| WHAT TO DO |
Comb through the entries for "vous" and pull out each line that holds it.

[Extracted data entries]
++++++++++

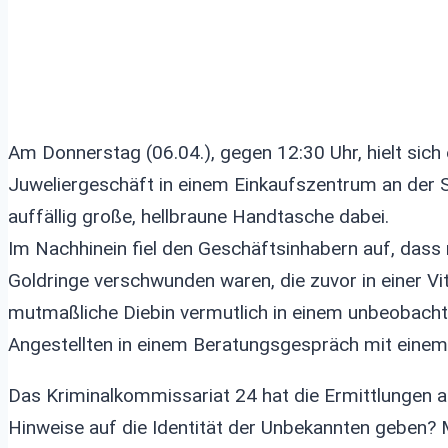
Am Donnerstag (06.04.), gegen 12:30 Uhr, hielt sich
Juweliergeschäft in einem Einkaufszentrum an der St
auffällig große, hellbraune Handtasche dabei.
Im Nachhinein fiel den Geschäftsinhabern auf, dass
Goldringe verschwunden waren, die zuvor in einer Vi
mutmaßliche Diebin vermutlich in einem unbeobacht
Angestellten in einem Beratungsgespräch mit einem 
Das Kriminalkommissariat 24 hat die Ermittlungen
Hinweise auf die Identität der Unbekannten geben?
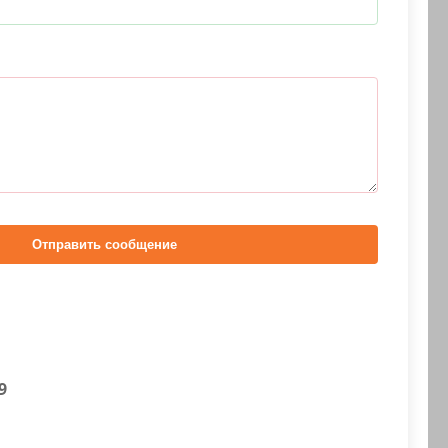
Отправить сообщение
9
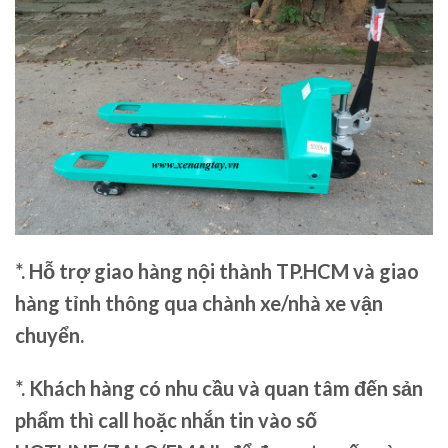
*. Hỗ trợ giao hàng nội thành TP.HCM và giao
hàng tỉnh thông qua chành xe/nhà xe vận
chuyển.
*. Khách hàng có nhu cầu và quan tâm đến sản
phẩm thì call hoặc nhắn tin vào số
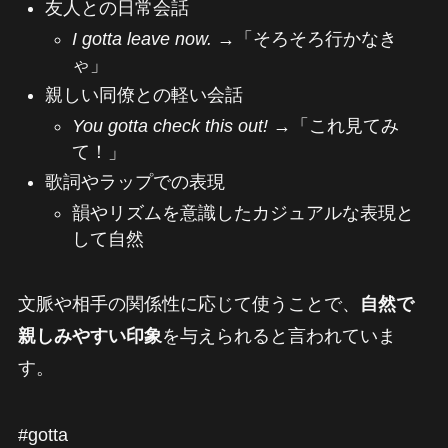
友人との日常会話
I gotta leave now.
→「そろそろ行かなき
ゃ」
親しい同僚との軽い会話
You gotta check this out!
→「これ見てみ
て！」
歌詞やラップでの表現
韻やリズムを意識したカジュアルな表現と
して自然
文脈や相手の関係性に応じて使うことで、
自然で
親しみやすい印象
を与えられると言われていま
す。
#gotta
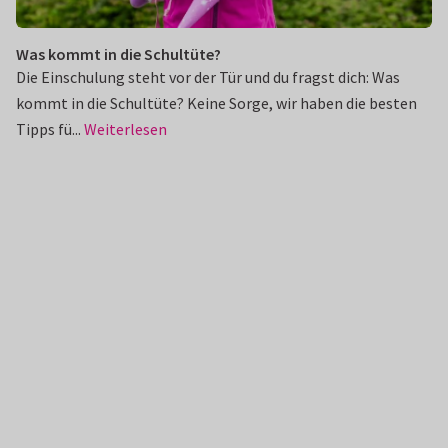
Was kommt in die Schultüte?
Die Einschulung steht vor der Tür und du fragst dich: Was
kommt in die Schultüte? Keine Sorge, wir haben die besten
Tipps fü...
Weiterlesen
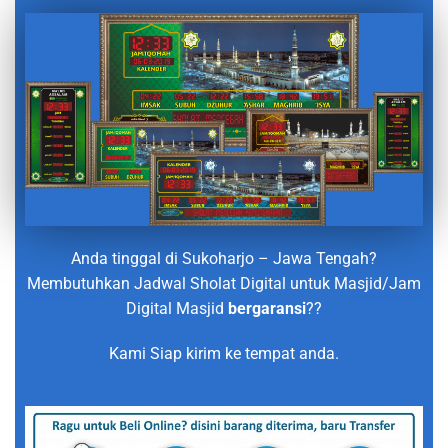
Anda tinggal di Sukoharjo – Jawa Tengah?
Membutuhkan Jadwal Sholat Digital untuk Masjid/Jam
Digital Masjid
bergaransi
??
Kami Siap kirim ke tempat anda.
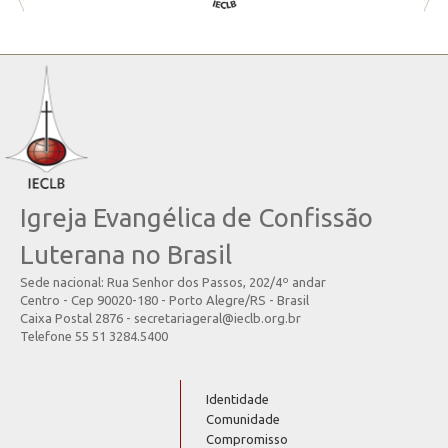
Igreja Evangélica de Confissão
Luterana no Brasil
Sede nacional: Rua Senhor dos Passos, 202/4º andar
Centro - Cep 90020-180 - Porto Alegre/RS - Brasil
Caixa Postal 2876 - secretariageral@ieclb.org.br
Telefone 55 51 3284.5400
Identidade
Comunidade
Compromisso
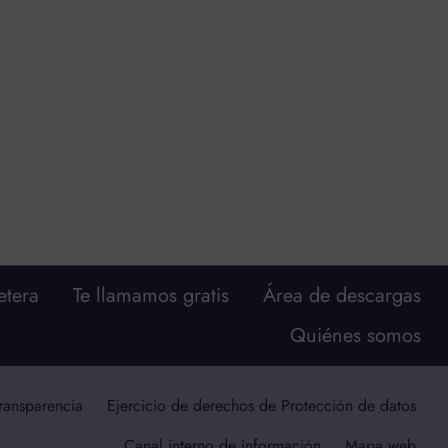
etera
Te llamamos gratis
Área de descargas
Quiénes somos
transparencia
Ejercicio de derechos de Protección de datos
Canal interno de información
Mapa web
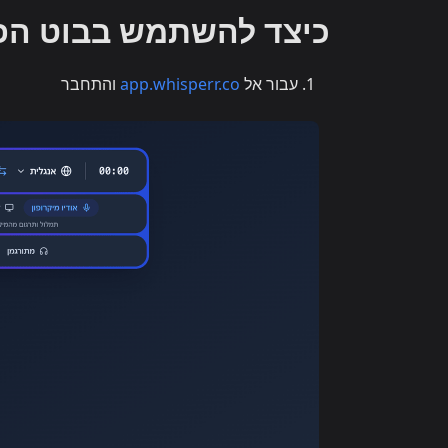
כיצד להשתמש בבוט הפגי
עבור אל
app.whisperr.co
והתחבר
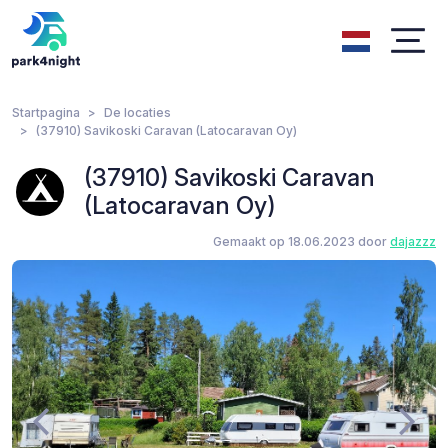
Startpagina
De locaties
(37910) Savikoski Caravan (Latocaravan Oy)
(37910) Savikoski Caravan
(Latocaravan Oy)
Gemaakt op 18.06.2023 door
dajazzz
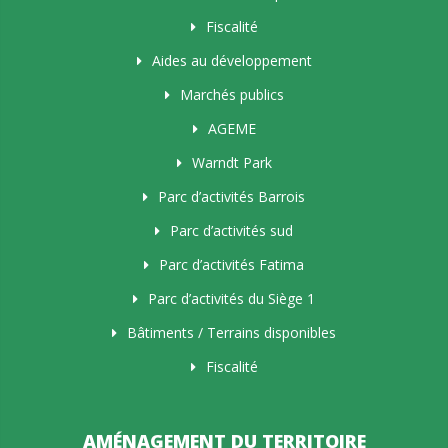
Fiscalité
Aides au développement
Marchés publics
AGEME
Warndt Park
Parc d’activités Barrois
Parc d’activités sud
Parc d’activités Fatima
Parc d’activités du Siège 1
Bâtiments / Terrains disponibles
Fiscalité
AMÉNAGEMENT DU TERRITOIRE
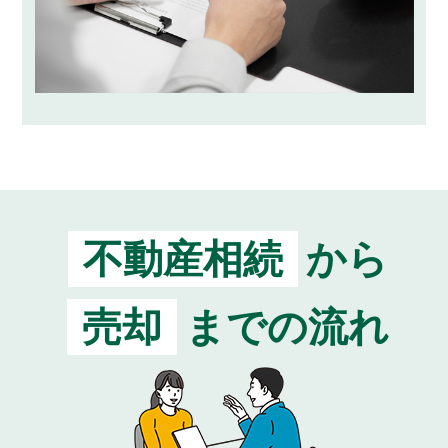
不動産相続
から
売却
までの流れ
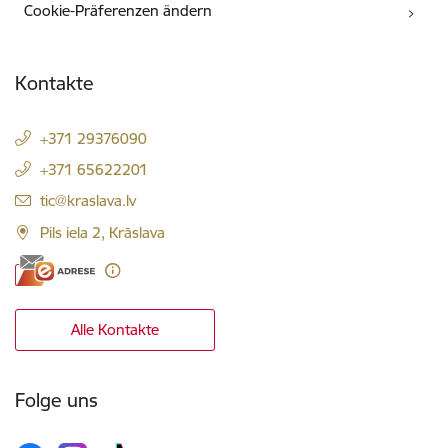
Cookie-Präferenzen ändern
Kontakte
+371 29376090
+371 65622201
E-Mail:
tic@kraslava.lv
Pils iela 2, Krāslava
Alle Kontakte
Folge uns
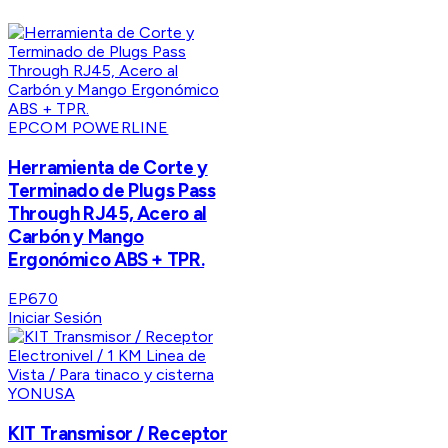
EPCOM POWERLINE
Herramienta de Corte y
Terminado de Plugs Pass
Through RJ45, Acero al
Carbón y Mango
Ergonómico ABS + TPR.
EP670
Iniciar Sesión
YONUSA
KIT Transmisor / Receptor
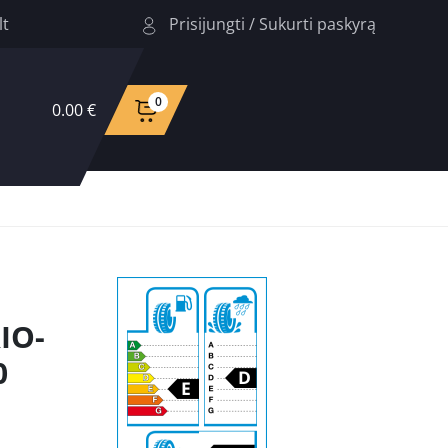
Prisijungti
/
Sukurti paskyrą
lt
0
0.00 €
IO-
0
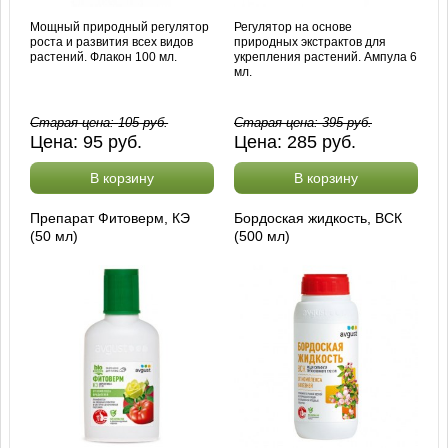
Мощный природный регулятор
Регулятор на основе
роста и развития всех видов
природных экстрактов для
растений. Флакон 100 мл.
укрепления растений. Ампула 6
мл.
Старая цена:
105
руб.
Старая цена:
395
руб.
Цена:
95
руб.
Цена:
285
руб.
В корзину
В корзину
Препарат Фитоверм, КЭ
Бордоская жидкость, ВСК
(50 мл)
(500 мл)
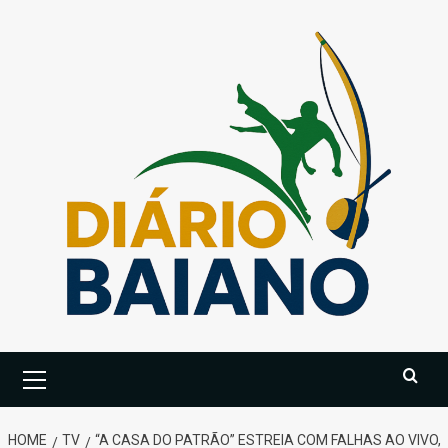
Skip
to
content
Primary
Menu
HOME
TV
“A CASA DO PATRÃO” ESTREIA COM FALHAS AO VIVO,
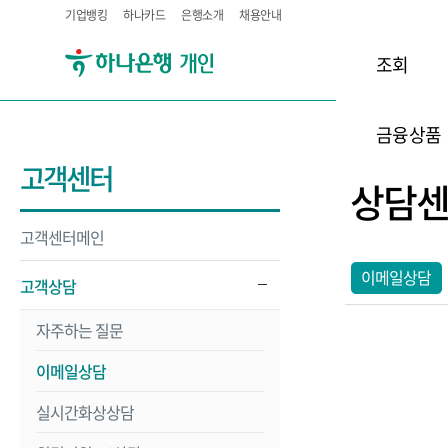
기업뱅킹
하나카드
은행소개
채용안내
조회
금융상품
고객센터
상담
고객센터메인
이메일상담
고객상담
자주하는 질문
이메일상담
실시간화상상담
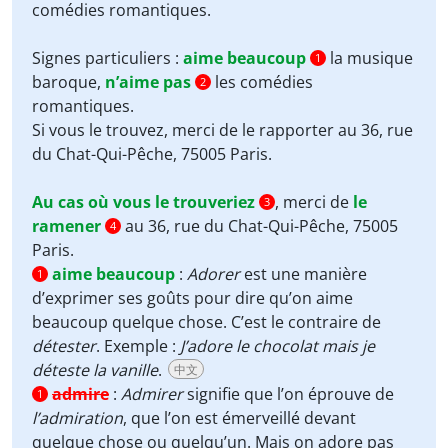
comédies romantiques.
Signes particuliers :
aime beaucoup
la musique
1
baroque,
n’aime pas
les comédies
2
romantiques.
Si
vous le trouvez, merci de le
rapporter
au 36, rue
du Chat-Qui-Pêche, 75005 Paris.
Au cas où vous le trouveriez
, merci de
le
3
ramener
au 36, rue du Chat-Qui-Pêche, 75005
4
Paris.
aime beaucoup
:
Adorer
est une manière
1
d’exprimer ses goûts pour dire qu’on aime
beaucoup quelque chose. C’est le contraire de
détester
. Exemple :
J’adore le chocolat mais je
déteste la vanille
.
中文
admire
:
Admirer
signifie que l’on éprouve de
1
l’admiration
, que l’on est émerveillé devant
quelque chose ou quelqu’un. Mais on adore pas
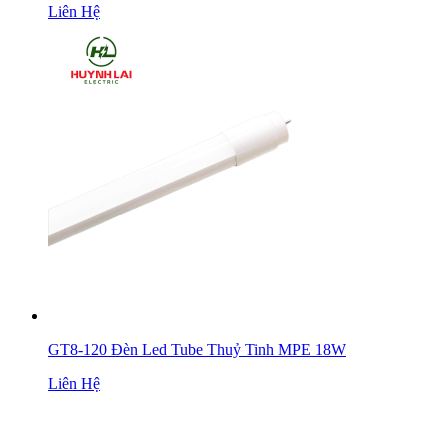
Liên Hệ
GT8-120 Đèn Led Tube Thuỷ Tinh MPE 18W
Liên Hệ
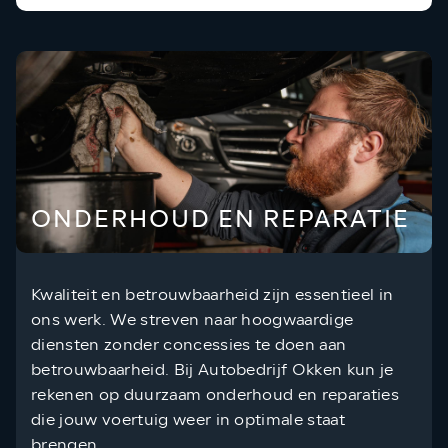
ONDERHOUD EN REPARATIE
Kwaliteit en betrouwbaarheid zijn essentieel in
ons werk. We streven naar hoogwaardige
diensten zonder concessies te doen aan
betrouwbaarheid. Bij Autobedrijf Okken kun je
rekenen op duurzaam onderhoud en reparaties
die jouw voertuig weer in optimale staat
brengen.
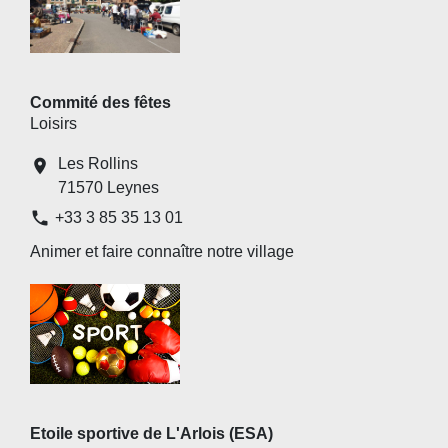
Commité des fêtes
Loisirs
Les Rollins
location_on
71570 Leynes
phone
+33 3 85 35 13 01
Animer et faire connaître notre village
Etoile sportive de L'Arlois (ESA)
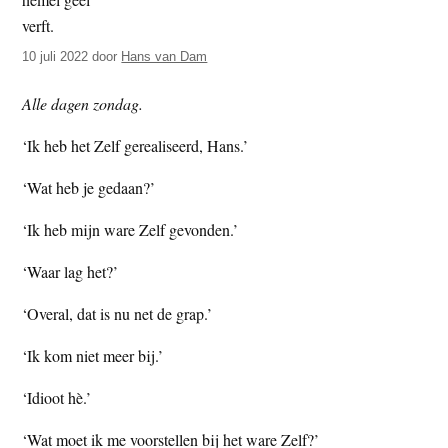
t
e
e
s
10 juli 2022
door
Hans van Dam
i
t
Alle dagen zondag.
e
‘Ik heb het Zelf gerealiseerd, Hans.’
‘Wat heb je gedaan?’
‘Ik heb mijn ware Zelf gevonden.’
‘Waar lag het?’
‘Overal, dat is nu net de grap.’
‘Ik kom niet meer bij.’
‘Idioot hè.’
‘Wat moet ik me voorstellen bij het ware Zelf?’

++++++++++

| RESPONSE |
vous le trouvez, merci de le
Au cas où vous le trouveriez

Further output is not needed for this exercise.